EXERCISE DIRECTIONS: Check every line of the material below for "PROGRAD". Give the number of lines that have it, and only that.

RECORDS PROVIDED:

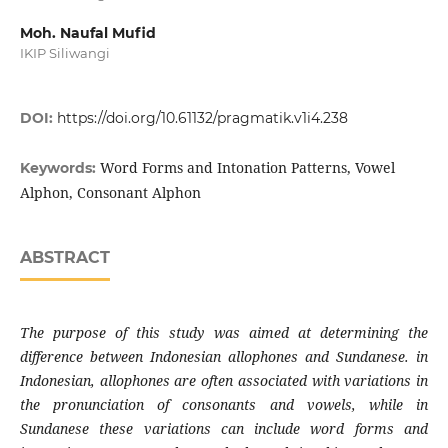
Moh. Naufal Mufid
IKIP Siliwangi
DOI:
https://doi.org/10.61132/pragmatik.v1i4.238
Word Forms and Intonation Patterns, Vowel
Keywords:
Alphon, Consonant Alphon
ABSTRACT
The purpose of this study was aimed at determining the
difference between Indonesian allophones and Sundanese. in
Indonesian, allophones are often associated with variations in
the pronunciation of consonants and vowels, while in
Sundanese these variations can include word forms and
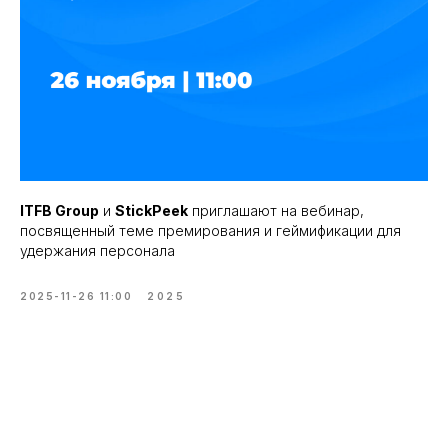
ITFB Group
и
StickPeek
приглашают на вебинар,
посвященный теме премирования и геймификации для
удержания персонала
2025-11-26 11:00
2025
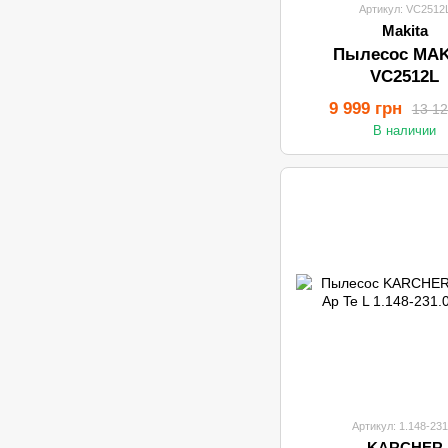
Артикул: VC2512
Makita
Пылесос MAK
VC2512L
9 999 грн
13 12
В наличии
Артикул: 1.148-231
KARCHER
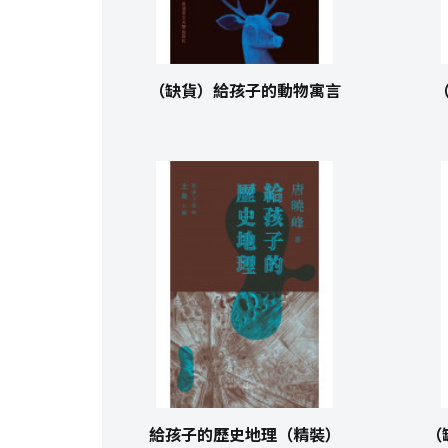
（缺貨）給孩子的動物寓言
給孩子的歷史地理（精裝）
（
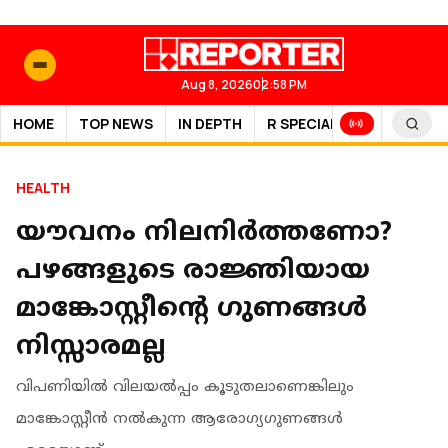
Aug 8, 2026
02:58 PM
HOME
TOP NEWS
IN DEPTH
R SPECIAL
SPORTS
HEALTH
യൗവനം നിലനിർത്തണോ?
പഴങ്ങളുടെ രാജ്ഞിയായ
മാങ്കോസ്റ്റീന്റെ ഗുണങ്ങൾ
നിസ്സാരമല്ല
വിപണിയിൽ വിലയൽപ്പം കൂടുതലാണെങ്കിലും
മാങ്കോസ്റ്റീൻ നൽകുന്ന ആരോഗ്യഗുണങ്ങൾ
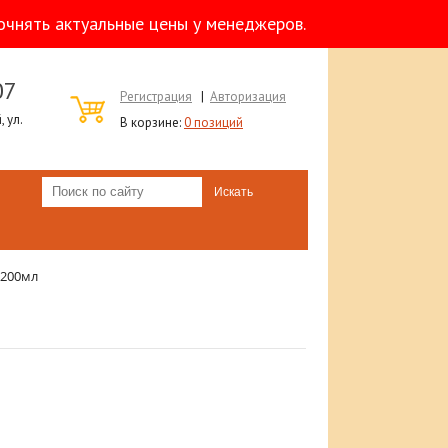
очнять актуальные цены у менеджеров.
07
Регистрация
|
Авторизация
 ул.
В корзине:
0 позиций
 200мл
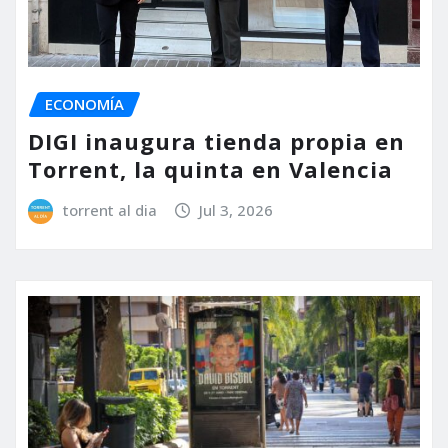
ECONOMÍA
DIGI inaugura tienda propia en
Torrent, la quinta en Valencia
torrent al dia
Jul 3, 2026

* * *

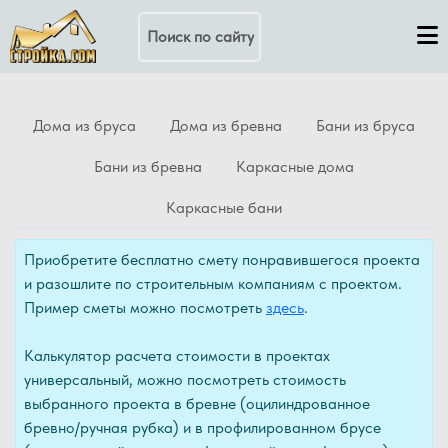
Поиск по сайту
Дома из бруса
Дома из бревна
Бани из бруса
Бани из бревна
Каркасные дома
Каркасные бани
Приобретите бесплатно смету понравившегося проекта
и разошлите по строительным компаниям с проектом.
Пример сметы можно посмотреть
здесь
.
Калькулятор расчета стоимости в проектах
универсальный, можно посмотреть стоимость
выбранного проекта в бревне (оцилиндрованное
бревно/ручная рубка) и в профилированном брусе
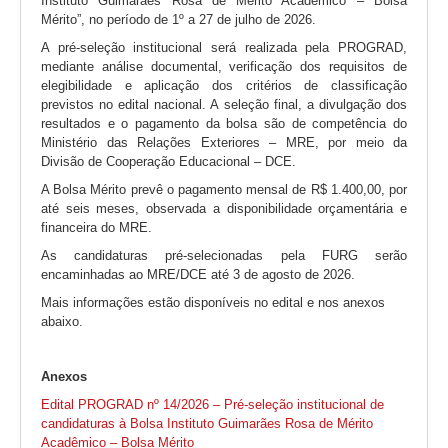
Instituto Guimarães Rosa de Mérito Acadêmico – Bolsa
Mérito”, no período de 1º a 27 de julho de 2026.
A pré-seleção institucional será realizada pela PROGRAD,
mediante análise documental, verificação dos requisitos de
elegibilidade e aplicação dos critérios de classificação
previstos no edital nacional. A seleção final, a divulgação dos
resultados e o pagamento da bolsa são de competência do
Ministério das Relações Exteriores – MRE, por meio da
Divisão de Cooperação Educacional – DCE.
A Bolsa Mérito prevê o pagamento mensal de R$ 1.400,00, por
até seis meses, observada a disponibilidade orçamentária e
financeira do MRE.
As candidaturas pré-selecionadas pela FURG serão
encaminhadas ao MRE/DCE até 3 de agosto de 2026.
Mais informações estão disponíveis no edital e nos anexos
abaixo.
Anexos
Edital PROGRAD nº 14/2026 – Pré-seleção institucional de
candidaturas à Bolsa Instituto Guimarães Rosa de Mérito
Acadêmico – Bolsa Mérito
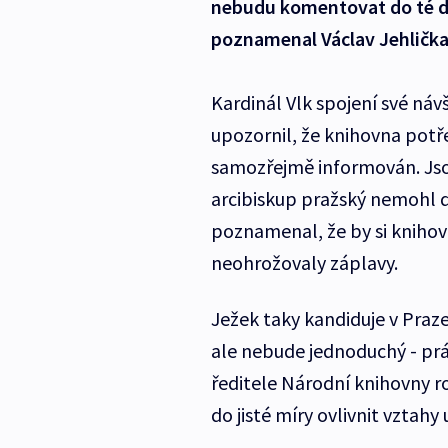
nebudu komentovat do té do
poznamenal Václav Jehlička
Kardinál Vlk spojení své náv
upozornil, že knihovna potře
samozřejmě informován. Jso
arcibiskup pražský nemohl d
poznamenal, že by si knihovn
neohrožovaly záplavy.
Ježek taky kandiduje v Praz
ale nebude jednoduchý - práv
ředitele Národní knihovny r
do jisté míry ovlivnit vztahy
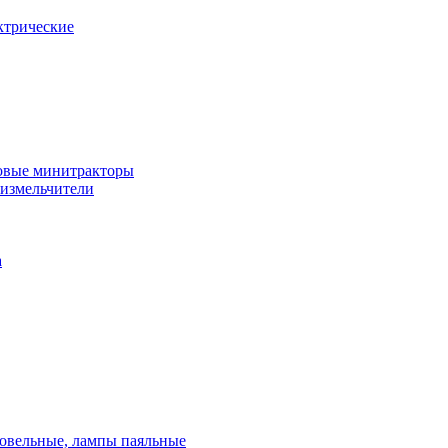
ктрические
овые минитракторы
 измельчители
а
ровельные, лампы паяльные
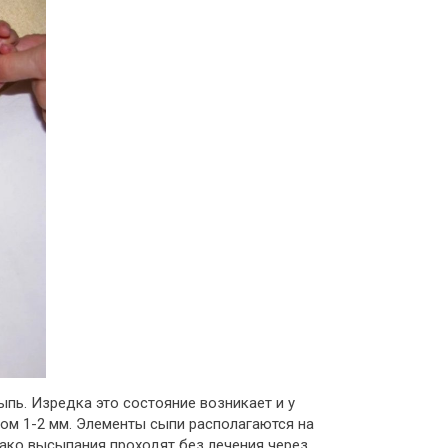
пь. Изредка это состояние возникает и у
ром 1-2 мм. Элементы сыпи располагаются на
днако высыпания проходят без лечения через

==

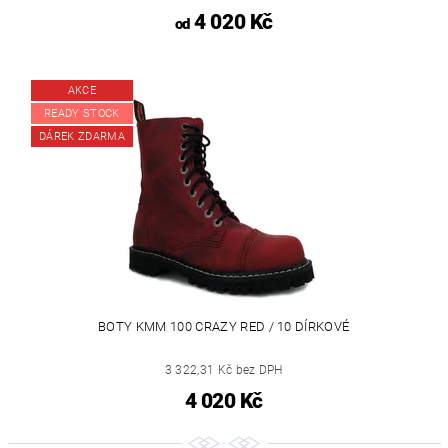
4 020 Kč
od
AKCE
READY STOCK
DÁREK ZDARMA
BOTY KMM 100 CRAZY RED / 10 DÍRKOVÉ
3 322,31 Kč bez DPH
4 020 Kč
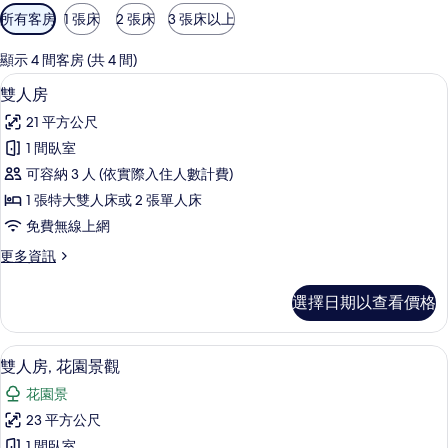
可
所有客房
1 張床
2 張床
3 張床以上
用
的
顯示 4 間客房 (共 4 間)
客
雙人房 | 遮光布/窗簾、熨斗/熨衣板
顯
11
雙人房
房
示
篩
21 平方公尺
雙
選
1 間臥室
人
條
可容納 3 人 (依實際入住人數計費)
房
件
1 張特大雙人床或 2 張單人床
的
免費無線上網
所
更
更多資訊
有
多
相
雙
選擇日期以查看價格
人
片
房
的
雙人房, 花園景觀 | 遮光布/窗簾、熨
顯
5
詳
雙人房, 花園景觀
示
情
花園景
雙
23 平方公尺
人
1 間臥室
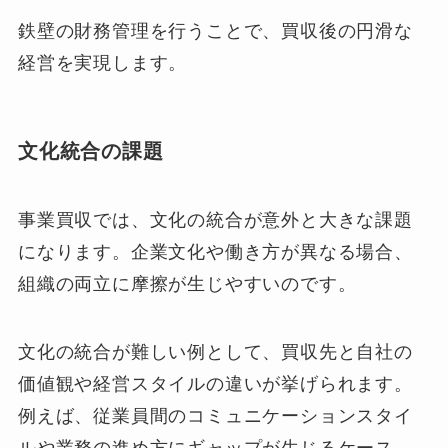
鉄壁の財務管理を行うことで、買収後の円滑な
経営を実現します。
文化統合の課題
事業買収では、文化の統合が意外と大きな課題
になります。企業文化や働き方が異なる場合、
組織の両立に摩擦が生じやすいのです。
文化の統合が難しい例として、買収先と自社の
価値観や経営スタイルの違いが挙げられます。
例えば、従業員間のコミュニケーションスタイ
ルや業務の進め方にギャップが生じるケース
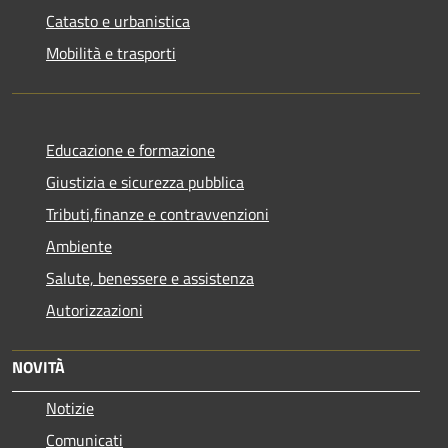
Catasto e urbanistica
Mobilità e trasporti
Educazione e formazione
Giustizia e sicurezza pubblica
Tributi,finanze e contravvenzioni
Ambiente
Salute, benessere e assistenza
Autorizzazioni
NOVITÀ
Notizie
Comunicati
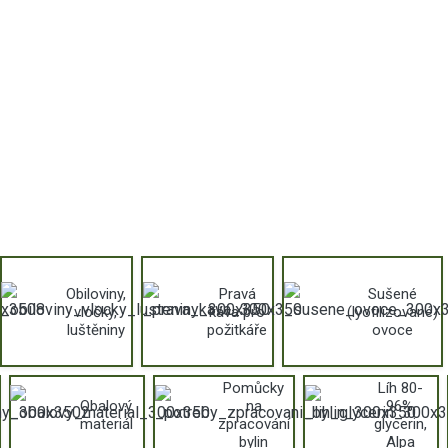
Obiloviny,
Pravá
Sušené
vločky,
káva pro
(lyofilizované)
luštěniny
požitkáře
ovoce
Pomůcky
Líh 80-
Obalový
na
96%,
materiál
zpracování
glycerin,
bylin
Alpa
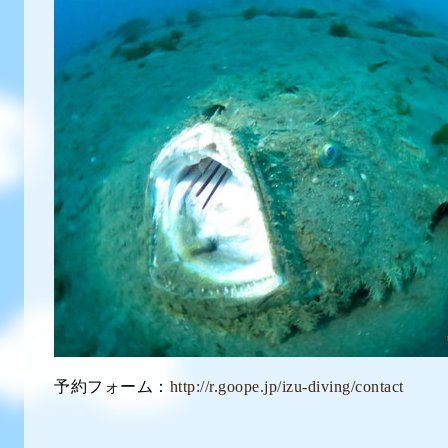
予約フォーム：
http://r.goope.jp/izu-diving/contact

COMPLETED EXERCISE: 2